Chi (gli anziani, ma non solo) ancora ricorda le difficoltà patite durante gli anni dei conflitti, dà valore alla quantità. “Persino i ristoranti sono giudicati da quanto cibo servono nei piatti, più che dalla sua qualità”, osserva il designer.
La cucina, intesa come luogo prima ancora che come attività, è appannaggio delle donne, che ne difendono lo spazio: non ci si entra senza permesso e, soprattutto, non ci si riceve. Per gli ospiti c’è la sala da pranzo o, tutt’al più, il tinello.
Il design, però, guarda avanti e inizia a strizzare l’occhio alla cultura popolare: Berndes lancia la linea Bonanza, che prende il nome dalla celebre serie western. Ci si sente tutti un po’ cowboy, a cuocere fagioli e salsicce in tegami di ghisa nera con manici in legno.
Anni Ottanta: l’era delle padelle
Due i mutamenti più significativi. Il primo: le donne escono dalla cucina, vanno a lavorare e hanno meno voglia/tempo di stare ai fornelli, vivaddìo. Il secondo: tutti cominciano a viaggiare. Che sia per turismo o per business, il mondo si fa più piccolo.

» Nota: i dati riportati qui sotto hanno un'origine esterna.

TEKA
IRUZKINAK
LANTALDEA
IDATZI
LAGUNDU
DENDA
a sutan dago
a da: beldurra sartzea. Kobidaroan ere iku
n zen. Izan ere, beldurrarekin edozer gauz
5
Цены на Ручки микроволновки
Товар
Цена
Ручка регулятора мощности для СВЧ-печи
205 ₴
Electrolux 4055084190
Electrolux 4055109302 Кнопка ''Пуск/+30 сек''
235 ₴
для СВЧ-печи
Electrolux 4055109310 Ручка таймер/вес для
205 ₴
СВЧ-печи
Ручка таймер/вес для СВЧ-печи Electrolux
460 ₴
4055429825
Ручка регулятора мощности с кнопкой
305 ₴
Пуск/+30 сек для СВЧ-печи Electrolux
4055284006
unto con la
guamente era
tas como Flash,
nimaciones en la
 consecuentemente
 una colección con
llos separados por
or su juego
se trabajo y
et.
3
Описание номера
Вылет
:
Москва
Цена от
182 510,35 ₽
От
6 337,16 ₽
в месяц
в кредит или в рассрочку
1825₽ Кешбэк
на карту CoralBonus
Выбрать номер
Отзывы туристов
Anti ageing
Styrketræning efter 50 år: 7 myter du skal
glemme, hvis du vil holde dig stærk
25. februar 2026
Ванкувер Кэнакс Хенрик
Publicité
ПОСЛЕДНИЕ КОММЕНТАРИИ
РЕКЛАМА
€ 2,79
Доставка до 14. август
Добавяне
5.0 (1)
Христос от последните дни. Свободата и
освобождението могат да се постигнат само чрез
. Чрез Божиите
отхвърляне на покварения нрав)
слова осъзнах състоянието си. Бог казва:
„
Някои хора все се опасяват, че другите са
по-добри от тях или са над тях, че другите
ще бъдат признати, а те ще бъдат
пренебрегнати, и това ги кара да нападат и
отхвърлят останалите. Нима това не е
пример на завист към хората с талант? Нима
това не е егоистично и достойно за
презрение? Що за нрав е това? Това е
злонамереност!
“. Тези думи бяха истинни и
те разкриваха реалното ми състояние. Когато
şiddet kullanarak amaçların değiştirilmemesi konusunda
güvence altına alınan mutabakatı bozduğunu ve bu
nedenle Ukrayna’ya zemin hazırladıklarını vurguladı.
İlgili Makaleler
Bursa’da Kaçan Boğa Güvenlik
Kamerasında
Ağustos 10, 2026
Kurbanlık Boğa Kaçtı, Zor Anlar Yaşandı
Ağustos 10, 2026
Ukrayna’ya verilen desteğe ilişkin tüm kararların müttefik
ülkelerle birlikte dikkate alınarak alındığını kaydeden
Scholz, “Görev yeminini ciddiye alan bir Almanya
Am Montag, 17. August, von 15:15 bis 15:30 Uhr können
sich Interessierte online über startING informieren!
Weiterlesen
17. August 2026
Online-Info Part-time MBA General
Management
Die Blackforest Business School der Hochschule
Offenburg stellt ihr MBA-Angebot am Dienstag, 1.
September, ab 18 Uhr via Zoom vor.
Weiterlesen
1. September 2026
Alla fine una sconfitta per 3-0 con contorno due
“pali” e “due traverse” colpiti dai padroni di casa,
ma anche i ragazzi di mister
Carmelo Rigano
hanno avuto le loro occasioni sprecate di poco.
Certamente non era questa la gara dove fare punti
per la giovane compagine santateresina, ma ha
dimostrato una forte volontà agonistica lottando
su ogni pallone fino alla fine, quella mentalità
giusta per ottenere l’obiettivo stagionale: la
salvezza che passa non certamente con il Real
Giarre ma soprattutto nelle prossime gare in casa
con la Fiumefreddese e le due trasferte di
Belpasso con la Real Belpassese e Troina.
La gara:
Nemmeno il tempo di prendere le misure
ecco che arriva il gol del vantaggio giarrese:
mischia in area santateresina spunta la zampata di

Bcf disegna per Moneta una linea internazionale che esplora gli strumenti legati alle tradizioni culinarie degli altri, come la paellera e il wok, per soddisfare la voglia di esotico. Mentre le multipiastre, per grigliare contemporaneamente più ingredienti, e le “padellone” sono dedicate a una cucina più veloce e semplice sin dai condimenti.
I pentoloni finiscono in fondo alla credenza. Inizia ufficialmente l’era delle padelle.

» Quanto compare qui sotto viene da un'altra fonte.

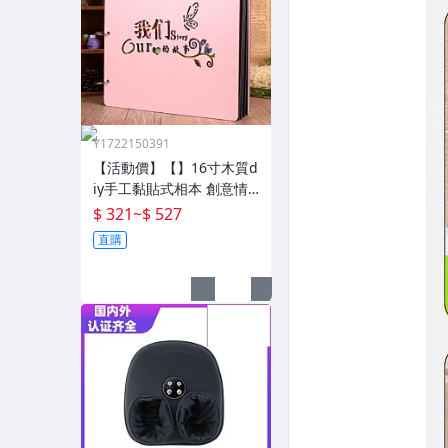
Y1722150391
【活動價】【】16寸木質d
iy手工黏貼式相本 創意情
侶影集紀念收藏冊送男女
$ 321
~
$ 527
朋友
直購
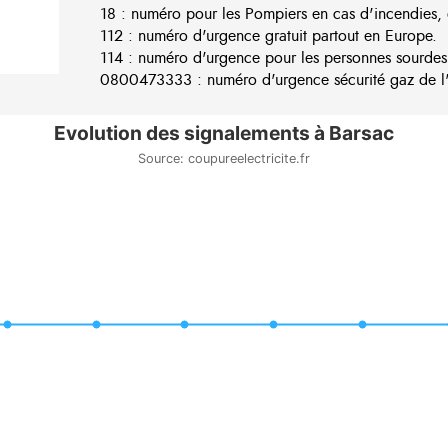
18 : numéro pour les Pompiers en cas d'incendies, 
112 : numéro d'urgence gratuit partout en Europe.
114 : numéro d'urgence pour les personnes sourdes
0800473333 : numéro d'urgence sécurité gaz de l'e
Evolution des signalements à Barsac
Source: coupureelectricite.fr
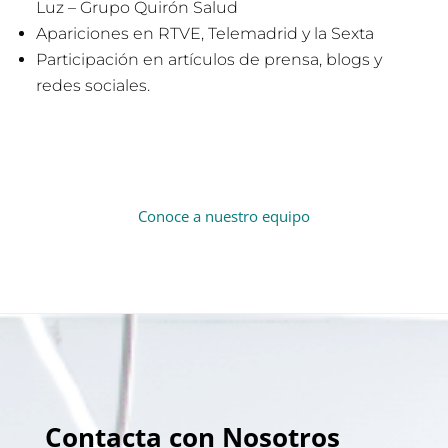
Luz – Grupo Quirón Salud
Apariciones en RTVE, Telemadrid y la Sexta
Participación en artículos de prensa, blogs y
redes sociales.
Conoce a nuestro equipo
Contacta con Nosotros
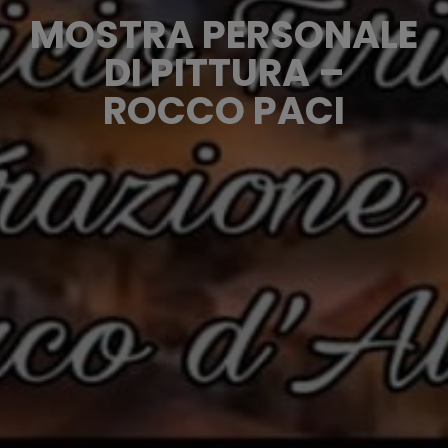
MOSTRA PERSONALE
DI PITTURA –
ROCCO PACI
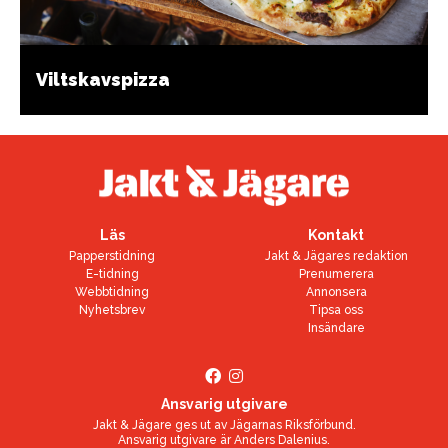
Viltskavspizza
Läs
Kontakt
Papperstidning
Jakt & Jägares redaktion
E-tidning
Prenumerera
Webbtidning
Annonsera
Nyhetsbrev
Tipsa oss
Insändare
Ansvarig utgivare
Jakt & Jägare ges ut av
Jägarnas Riksförbund
.
Ansvarig utgivare är
Anders Dalenius
.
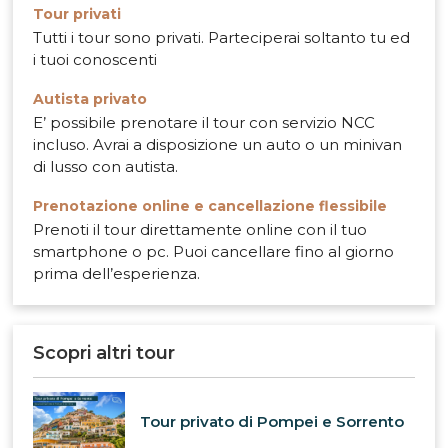
Tour privati
Tutti i tour sono privati. Parteciperai soltanto tu ed
i tuoi conoscenti
Autista privato
E’ possibile prenotare il tour con servizio NCC
incluso. Avrai a disposizione un auto o un minivan
di lusso con autista.
Prenotazione online e cancellazione flessibile
Prenoti il tour direttamente online con il tuo
smartphone o pc. Puoi cancellare fino al giorno
prima dell’esperienza.
Scopri altri tour
Tour privato di Pompei e Sorrento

Anni Novanta: spigoli e colore
Un passo alla volta, la cucina sta assumendo nella vita delle persone un ruolo di importanza sempre maggiore. Se ne accorge anche il design.

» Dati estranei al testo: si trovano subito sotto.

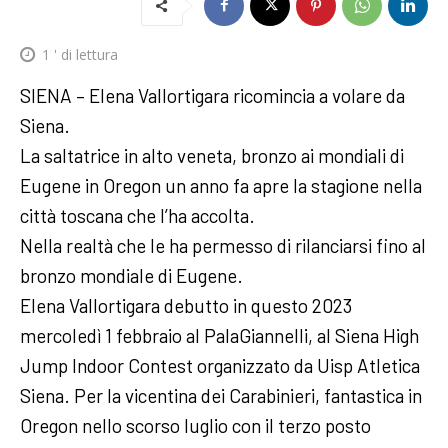
1
' di lettura
SIENA – Elena Vallortigara ricomincia a volare da
Siena.
La saltatrice in alto veneta, bronzo ai mondiali di
Eugene in Oregon un anno fa apre la stagione nella
città toscana che l’ha accolta.
Nella realtà che le ha permesso di rilanciarsi fino al
bronzo mondiale di Eugene.
Elena Vallortigara debutto in questo 2023
mercoledì 1 febbraio al PalaGiannelli, al Siena High
Jump Indoor Contest organizzato da Uisp Atletica
Siena. Per la vicentina dei Carabinieri, fantastica in
Oregon nello scorso luglio con il terzo posto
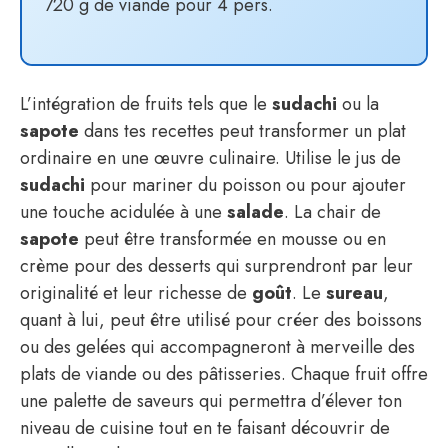
720 g de viande pour 4 pers.
L’intégration de fruits tels que le
sudachi
ou la
sapote
dans tes recettes peut transformer un plat
ordinaire en une œuvre culinaire. Utilise le jus de
sudachi
pour mariner du poisson ou pour ajouter
une touche acidulée à une
salade
. La chair de
sapote
peut être transformée en mousse ou en
crème pour des desserts qui surprendront par leur
originalité et leur richesse de
goût
. Le
sureau
,
quant à lui, peut être utilisé pour créer des boissons
ou des gelées qui accompagneront à merveille des
plats de viande ou des pâtisseries. Chaque fruit offre
une palette de saveurs qui permettra d’élever ton
niveau de cuisine tout en te faisant découvrir de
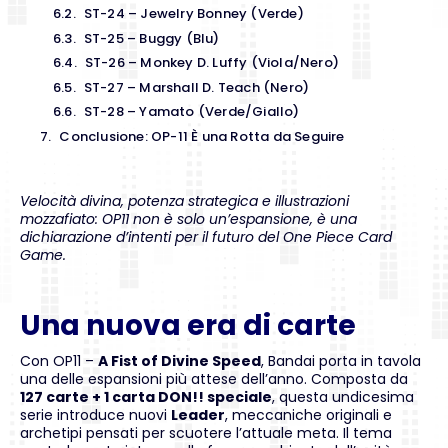
ST-24 – Jewelry Bonney (Verde)
ST-25 – Buggy (Blu)
ST-26 – Monkey D. Luffy (Viola/Nero)
ST-27 – Marshall D. Teach (Nero)
ST-28 – Yamato (Verde/Giallo)
Conclusione: OP-11 È una Rotta da Seguire
Velocità divina, potenza strategica e illustrazioni
mozzafiato: OP11 non è solo un’espansione, è una
dichiarazione d’intenti per il futuro del One Piece Card
Game.
Una nuova era di carte
Con OP11 –
A Fist of Divine Speed
, Bandai porta in tavola
una delle espansioni più attese dell’anno. Composta da
127 carte + 1 carta DON!! speciale
, questa undicesima
serie introduce nuovi
Leader
, meccaniche originali e
archetipi pensati per scuotere l’attuale meta. Il tema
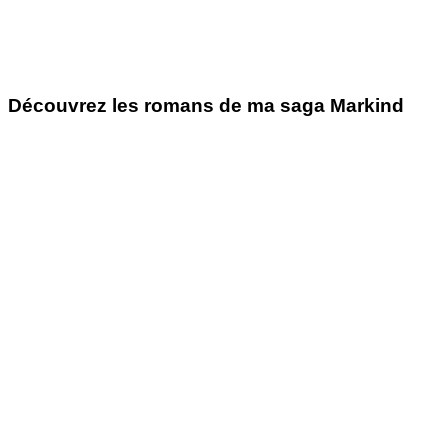
Découvrez les romans de ma saga Markind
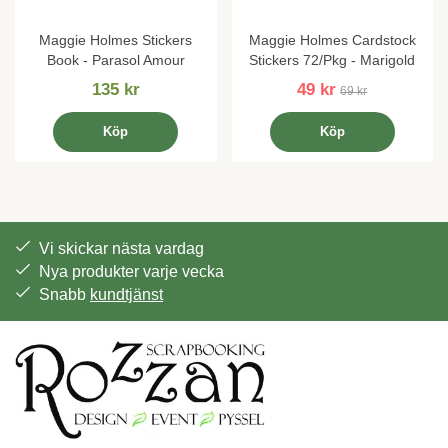
Maggie Holmes Stickers
Maggie Holmes Cardstock
Book - Parasol Amour
Stickers 72/Pkg - Marigold
135 kr
49 kr
69 kr
Köp
Köp
Vi skickar nästa vardag
Nya produkter varje vecka
Snabb
kundtjänst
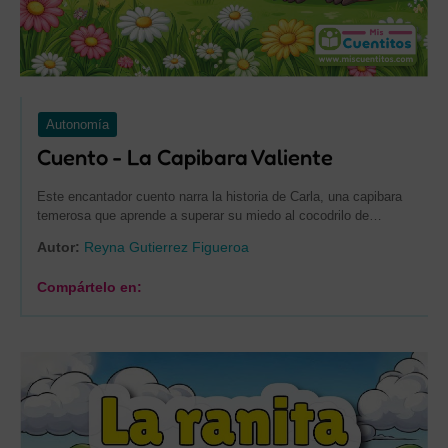
Autonomía
Cuento - La Capibara Valiente
Este encantador cuento narra la historia de Carla, una capibara
temerosa que aprende a superar su miedo al cocodrilo de…
Autor:
Reyna Gutierrez Figueroa
Compártelo en:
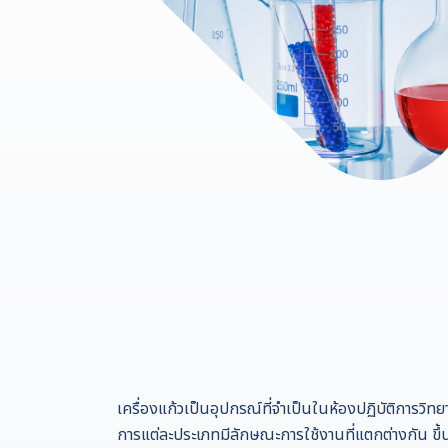
เครื่องแก้วเป็นอุปกรณ์ที่จำเป็นในห้องปฏิบัติการว
การแต่ละประเภทมีลักษณะการใช้งานที่แตกต่างกัน ขึ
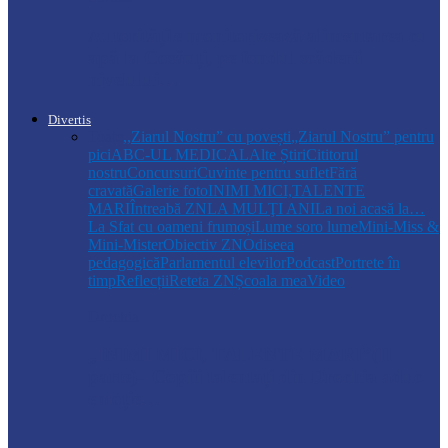
Autoritățile monitorizează alimentarea cu
apă la Cosăuți, pe fondul scăderii
nivelului…
Divertis
Toate
,,Ziarul Nostru” cu povești
„Ziarul Nostru” pentru
pici
ABC-UL MEDICAL
Alte Știri
Cititorul
nostru
Concursuri
Cuvinte pentru suflet
Fără
cravată
Galerie foto
INIMI MICI,TALENTE
MARI
Întreabă ZN
LA MULŢI ANI
La noi acasă la…
La Sfat cu oameni frumoși
Lume soro lume
Mini-Miss &
Mini-Mister
Obiectiv ZN
Odiseea
pedagogică
Parlamentul elevilor
Podcast
Portrete în
timp
Reflecții
Reteta ZN
Școala mea
Video
Drochia
„INIMI MICI, TALENTE MARI”(II
parte)– Copiii talentați din Drochia aduc
emoție…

Cedendo alla tentazione di provocare, nel 1991 Aldo Rossi disegna per Alessi La Cubica, pentola tutta spigoli, pratica da riporre (nelle intenzioni del progettista), meno da usare nell’esperienza di chi si è trovato a raschiare cibo bruciacchiato dagli angoli. E chissà se l’architetto milanese ci si metteva mai, ai fornelli.
“Per disegnare una pentola, saper cucinare aiuta”, nota Cutino, sottolineando il valore dell’esperienza. Che, però, deve essere mediata dalla progettualità. “Per dire: molti chef hanno provato a disegnare pentole. Ma spesso hanno fatto qualcosa di troppo personale, poco fruibile dal pubblico comune”.
Verso la fine del decennio, Bcf recupera l’uso del colore, che vivacizza esternamente le linee antiaderenti. Rame, blu pavone, sfumature, forme bombate, fondi decorati: la cucina diventa un luogo caldo e accogliente. Rassicurante. Finalmente, si può aprire: sì, anche agli ospiti.
Primi anni Duemila: a cena in cucina
A cavallo del Millennio, la parola d’ordine diventa convivialità. Nelle liste nozze spopolano set da bourguignonne e da raclette. Le neocoppie mettono su casa dedicando a forni, piani cottura, frigoriferi, stipetti e banconi la stessa cura adottata, un tempo, nella scelta degli arredi del soggiorno, che comincia ad aprirsi proprio sulla cucina a vista.
Si disegnano pentole e piastre che passano con eleganza e disinvoltura dal fornello alla tavola e altre, come No Smoke di Moneta, che riducono la produzione di fumi e odori mentre si grigliano carni, pesci e verdure dando le spalle agli ospiti.
La cucina all’americana, in realtà, è sintomo anche di un altro cambiamento: le case si fanno più piccole, gli spazi ridotti.
Alla curiosa Donburi pan giapponese, il padellino salvaspazio con il manico in verticale che non ingombra i fornelli, il design occidentale risponde con soluzioni più funzionali come i manici rimovibili, grazie ai quali le padelle si possono impilare negli stipetti.
L’evoluzione ultima saranno le moderne pentole multifunzionali, il tegame e la casseruola che si usano separatamente, poi si accoppiano, uno diventa il coperchio dell’altra e vanno in forno, moderna cocotte.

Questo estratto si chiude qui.